Yale Women's, Gender and Sexuality Studies

Volume 5, Issue 2
spring 2015
Editor, Geetanjali Singh Chanda
Managing Editors, Linda Hase & Moe Gardner
Layout Design, Nick Appleby

Alum Spotlight: Kelly McMahon

 
Photo
Kelly McMahon
 

When I arrived at Yale, I believed that I was on the fast track to a bright future.  I met a dizzying array of fascinating and accomplished people.  I spent wistful hours reading the Blue Book.  I imagined myself becoming many different people – diplomat to Beijing, bohemian poet, computer scientist.  A few months into my freshman year, I could only manage this overwhelming panorama of options by staying in bed.  A couple of weeks later, I left school and spent nine months in a psychiatric hospital.  I wasn't exactly sure what the problem was but life just seemed too large.

When I returned to New Haven the following year, I started singing with the Slavic Chorus, a tight-knit group of women who became the core of my remaining time at Yale.  Many of these women identified as feminists and I found my way to the Women's Studies department. The rallying cry “the personal is political” had great meaning for me as I pulled together previously disparate components of myself – intellect, sexuality, personal history.   Here, I found relationships with teachers, classmates, and my work that were passionate, true, compelling.  This community grounded me.

When it came time for graduation, I had absolutely no idea how to move forward.  Again, I was drowning in my choices.  Over the next several years, I lived on both coasts and a couple of places in between.  I worked at various clerical temp jobs, attended graduate school to become a high school English teacher, and ultimately had a couple of jobs with small consulting firms. 

I found myself longing for the intense connection to my work that I had felt as an undergraduate.  I wanted to recapture the feeling that I was involved in something vital, something that really mattered.  I decided that I needed to make a big commitment to a pursuit that would wholly engage my emotions and intellect.  I landed in medical school. 

For the past 15 years, I have worked as a primary care internist.  Most of my day-to-day decisions are no more challenging than the selection of the best medication for an uncontrolled blood pressure.  But everyday, I am presented with dilemmas that require careful consideration and often an investigation of the literature.  Without question, the most rewarding aspect of my work is my relationships with my patients.  A medical exam room is the site of shared stories – some mundane, some profound.  I learned to listen to and value these stories as a Women’s Studies student.
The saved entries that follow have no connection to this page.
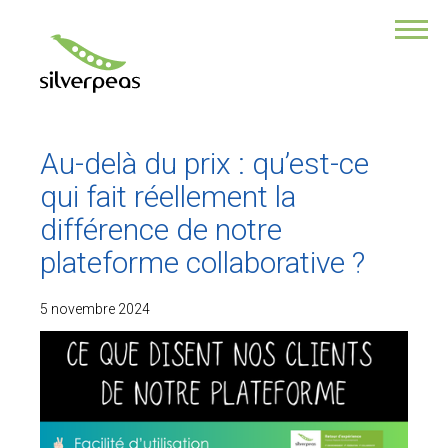
VOUS ÊTES ?
Une collectivité
Une association
Responsable de com
Responsable des RH
Au-delà du prix : qu’est-ce
DSI
Directeur de TPE/PME
qui fait réellement la
Développeur
différence de notre
NOTRE PRODUIT
plateforme collaborative ?
POURQUOI CHOISIR SILVERPEAS ?
5 novembre 2024
Ses multiples fonctionnalités
Son application Mobile
Ses modules additionnels
Sa sécurité des données
Un service professionnel
La force de la collaboration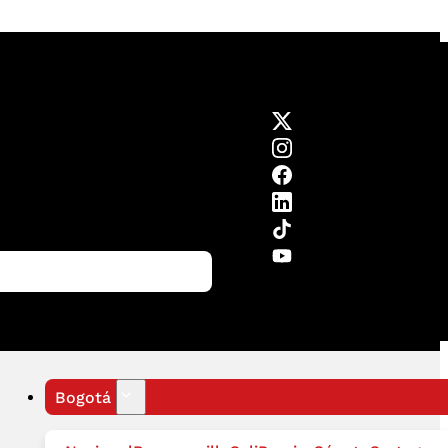
Bogotá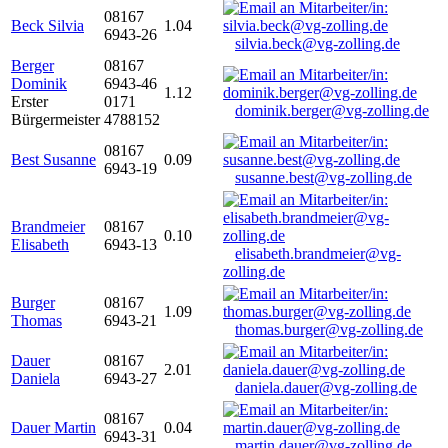
08167
Beck Silvia
1.04
6943-26
silvia.beck@vg-zolling.de
Berger
08167
Dominik
6943-46
1.12
Erster
0171
dominik.berger@vg-zolling.de
Bürgermeister
4788152
08167
Best Susanne
0.09
6943-19
susanne.best@vg-zolling.de
Brandmeier
08167
0.10
Elisabeth
6943-13
elisabeth.brandmeier@vg-
zolling.de
Burger
08167
1.09
Thomas
6943-21
thomas.burger@vg-zolling.de
Dauer
08167
2.01
Daniela
6943-27
daniela.dauer@vg-zolling.de
08167
Dauer Martin
0.04
6943-31
martin.dauer@vg-zolling.de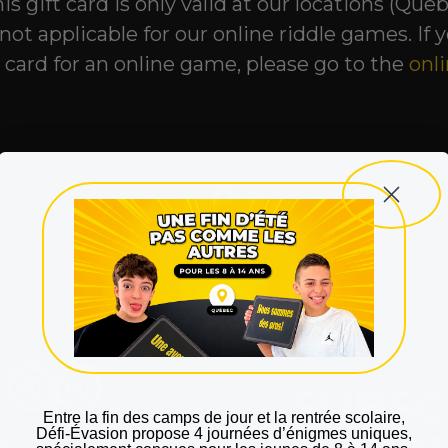
is gift card is only valid at our locations (Queb
not applicable for our online riddle games. If 
t card for an online game, please go to the
onl
SUBSC
Entre la fin des camps de jour et la rentrée scolaire
,
Défi‑Évasion propose
4 journées d’énigmes uniques
,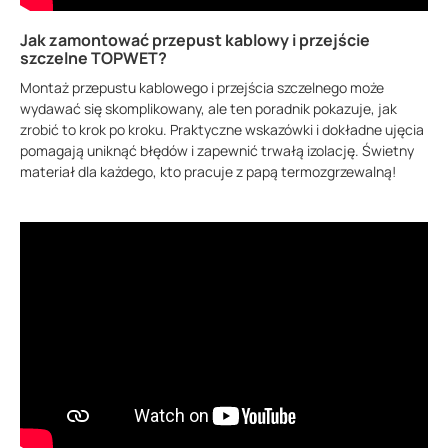
Jak zamontować przepust kablowy i przejście
szczelne TOPWET?
Montaż przepustu kablowego i przejścia szczelnego może
wydawać się skomplikowany, ale ten poradnik pokazuje, jak
zrobić to krok po kroku. Praktyczne wskazówki i dokładne ujęcia
pomagają uniknąć błędów i zapewnić trwałą izolację. Świetny
materiał dla każdego, kto pracuje z papą termozgrzewalną!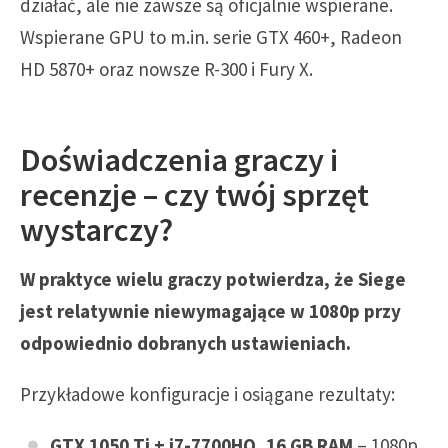
działać, ale nie zawsze są oficjalnie wspierane.
Wspierane GPU to m.in. serie GTX 460+, Radeon
HD 5870+ oraz nowsze R-300 i Fury X.
Doświadczenia graczy i
recenzje – czy twój sprzęt
wystarczy?
W praktyce wielu graczy potwierdza, że Siege
jest relatywnie niewymagające w 1080p przy
odpowiednio dobranych ustawieniach.
Przykładowe konfiguracje i osiągane rezultaty:
GTX 1050 Ti + i7-7700HQ, 16 GB RAM
– 1080p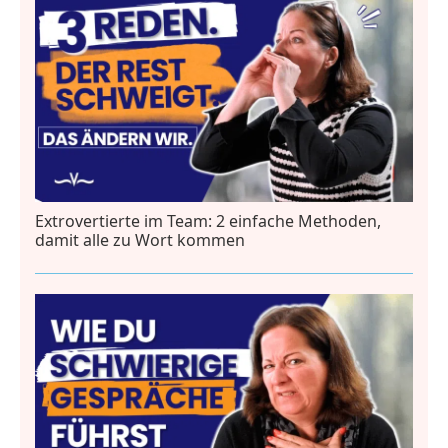
Extrovertierte im Team: 2 einfache Methoden,
damit alle zu Wort kommen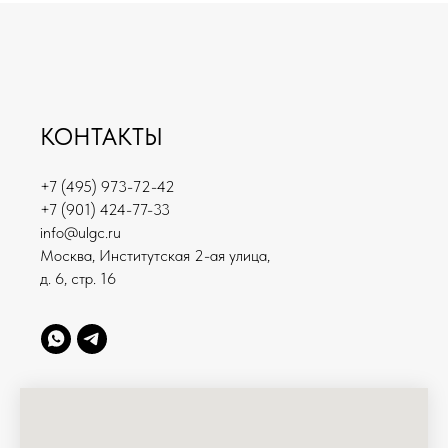
КОНТАКТЫ
+7 (495) 973-72-42
+7 (901) 424-77-33
info@ulgc.ru
Москва, Институтская 2-ая улица,
д. 6, стр. 16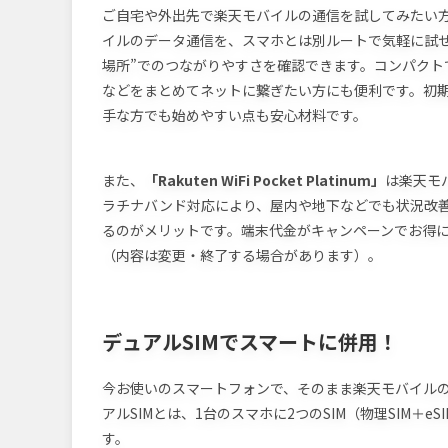
ご自宅や外出先で楽天モバイルの通信を試してみたい
イルのデータ通信を、スマホとは別ルートで気軽に試せる
場所”でのつながりやすさを確認できます。コンパクト
などをまとめてネットに繋ぎたい方にも便利です。初
手な方でも始めやすい点も安心材料です。
また、
「Rakuten WiFi Pocket Platinum」
は楽天モバ
ラチナバンド対応により、屋内や地下などでも状況改
るのがメリットです。端末代金がキャンペーンでお得
（内容は変更・終了する場合があります）。
デュアルSIMでスマートに併用！
今お使いのスマートフォンで、そのまま楽天モバイル
アルSIMとは、1台のスマホに2つのSIM（物理SIM＋e
す。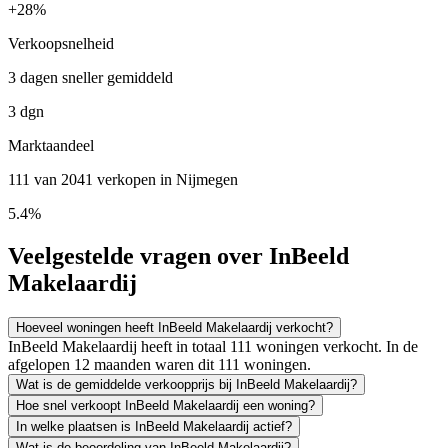
+
28%
Verkoopsnelheid
3 dagen sneller gemiddeld
3 dgn
Marktaandeel
111 van 2041 verkopen in Nijmegen
5.4%
Veelgestelde vragen over InBeeld
Makelaardij
Hoeveel woningen heeft InBeeld Makelaardij verkocht?
InBeeld Makelaardij heeft in totaal 111 woningen verkocht. In de
afgelopen 12 maanden waren dit 111 woningen.
Wat is de gemiddelde verkoopprijs bij InBeeld Makelaardij?
Hoe snel verkoopt InBeeld Makelaardij een woning?
In welke plaatsen is InBeeld Makelaardij actief?
Wat is de beoordeling van InBeeld Makelaardij?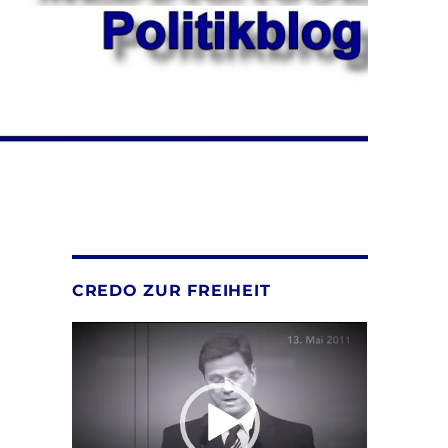
CREDO ZUR FREIHEIT
Video-
Player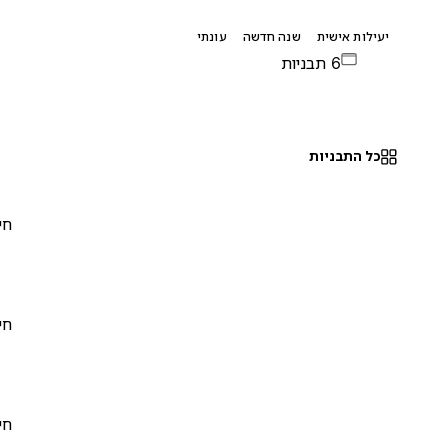
יעילות אישית
שנה חדשה
עונתי
6 תבניות
כל התבניות
חינם
0
חינם
0
חינם
0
Although I have not found a social community as rich as those I found in the Slavic Chorus and the Women's Studies department, I am in a good place.  The psychic chaos I experienced as an undergraduate dissipated after I was diagnosed with and treated for bipolar disorder.  I have just completed successful treatment with surgery, radiation, and chemotherapy for endometrial and ovarian cancers.  I have found a solid family life with my husband and stepdaughters.  I have forged a life that is calm and satisfying – not quite the one I imagined during my time at Yale but certainly a happy evolution from those days.